夏邪嘆口氣道:「女人啊,沒有一個讓省心的。是不是看上誰家小伙子了?你跟我說,我一定給你一個滿意的結果。」

雨林怒道:「我看上誰跟你有啥關係?你算什麼人也來管我的事情。讓開,沒事我走了。」

夏邪擋住了她道:「看來我讓我說對了,還惱羞成怒了。說吧,是哪個小伙子?」

雨林氣的肺都要炸了,這都不是明擺的事情?難道你夏邪腦袋北門擠了,這都看不出來?這個其實真不能怪夏邪,夏邪一向對感情很木訥,一般都是後知後覺。雨林這一頓暴怒是讓夏邪一頭霧水。夏邪還沒心沒肺的笑道:「怎麼了?你說不就完事了。這個小子也太大膽了,老子的妹妹看上他那是他的福氣,他竟然還敢欺負你,跟我說是誰,老子這就去把他滅了。不然他跪地求饒誓不罷休。」

雨林氣的啊,不過看夏邪那一副認真的樣子心裡是一陣苦笑,看來這個傻傢伙還真是把自己當成他妹妹了。可惜了自己這一片用心良苦,於是乾脆一屁股坐到了凳子上跟夏邪冷戰。夏邪著急的壓根都癢癢,這個時候門外將領道:「王爺,前方陣地打起來了。
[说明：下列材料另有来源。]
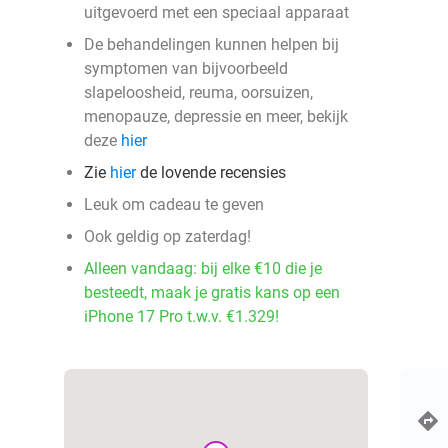
uitgevoerd met een speciaal apparaat
De behandelingen kunnen helpen bij
symptomen van bijvoorbeeld
slapeloosheid, reuma, oorsuizen,
menopauze, depressie en meer, bekijk
deze
hier
Zie
hier
de lovende recensies
Leuk om cadeau te geven
Ook geldig op zaterdag!
Alleen vandaag: bij elke €10 die je
besteedt, maak je gratis kans op een
iPhone 17 Pro t.w.v. €1.329!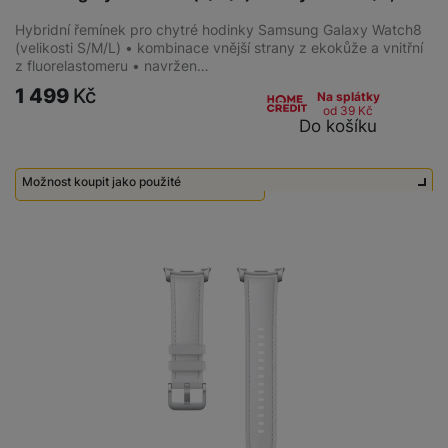
Hybridní řemínek pro chytré hodinky Samsung Galaxy Watch8
(velikosti S/M/L) • kombinace vnější strany z ekokůže a vnitřní
z fluorelastomeru • navržen…
1 499
Kč
Na splátky
od 39
Kč
Do košíku
Možnost koupit jako použité
Použité - Zánovní - jako nové
800
Kč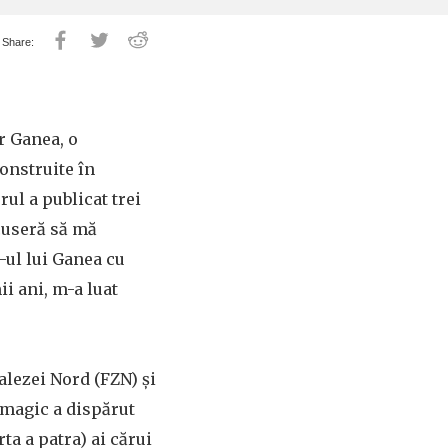
r Ganea, o
onstruite în
ul a publicat trei
cuseră să mă
-ul lui Ganea cu
ii ani, m-a luat
lezei Nord (FZN) și
 magic a dispărut
ta a patra) ai cărui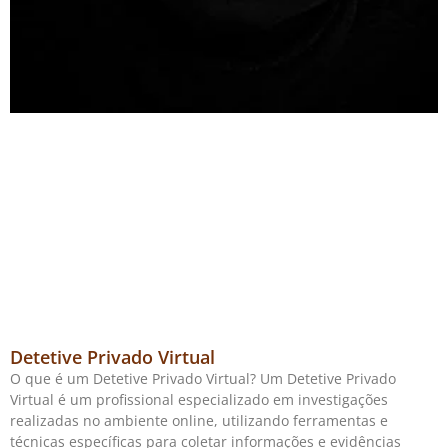
Detetive Privado Virtual
O que é um Detetive Privado Virtual? Um Detetive Privado
Virtual é um profissional especializado em investigações
realizadas no ambiente online, utilizando ferramentas e
técnicas específicas para coletar informações e evidências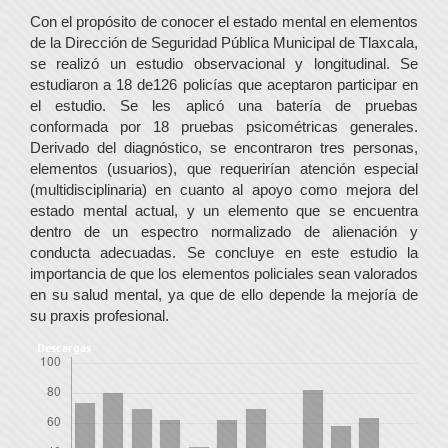
Con el propósito de conocer el estado mental en elementos
de la Dirección de Seguridad Pública Municipal de Tlaxcala,
se realizó un estudio observacional y longitudinal. Se
estudiaron a 18 de126 policías que aceptaron participar en
el estudio. Se les aplicó una batería de pruebas
conformada por 18 pruebas psicométricas generales.
Derivado del diagnóstico, se encontraron tres personas,
elementos (usuarios), que requerirían atención especial
(multidisciplinaria) en cuanto al apoyo como mejora del
estado mental actual, y un elemento que se encuentra
dentro de un espectro normalizado de alienación y
conducta adecuadas. Se concluye en este estudio la
importancia de que los elementos policiales sean valorados
en su salud mental, ya que de ello depende la mejoría de
su praxis profesional.
Descargas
」

夏邪怒道:「打起來就打起來,喊什麼喊。」說完一愣道:「等等,傳令三軍馬上去前線支援。」說完就衝了出去。而雨林眼圈一紅,一個人坐在凳子上哭了一會,後來又擔心夏邪安危,於是站起來直接向戰場衝去。

營地距離前沿陣地有二十多里,夏邪帶著大隊人馬抵達了陣地的時候已經打的是血肉模糊。敵人大約七八千架轟炸機對著巫族的陣地那是輪番轟炸,在猛烈的炮火掩護下敵人的機甲大隊跟戰車迅速向陣地靠攏。巫族的祭壇都在猛烈的炮火中無法屹立,將士們被猛烈的攻擊壓制的頭都抬不起來。

夏邪抵達了戰場明陽王也在這裡,見到夏邪他就焦急的問道;「你有什麼退兵之策?」

夏邪看了一下戰場上的情況道:「你們吸引敵人正面火力。把所有的坐騎都集中起來交給我,我們利用坐騎橫插到敵人側翼衝鋒。至於天上的戰鬥機我來想辦法。」

明陽王道:「你自己多小心。」說完就下達命令調集所有的坐騎交給夏邪,而夏邪急忙傳令讓大軍做好衝鋒準備。大約不到一刻鐘敵人又向前推進了一千米,這個時候明陽王為了阻止敵人發動了一波反衝擊。但是人馬衝出去不到一刻鐘就成為屍體,如今只能躲在地下掩體中。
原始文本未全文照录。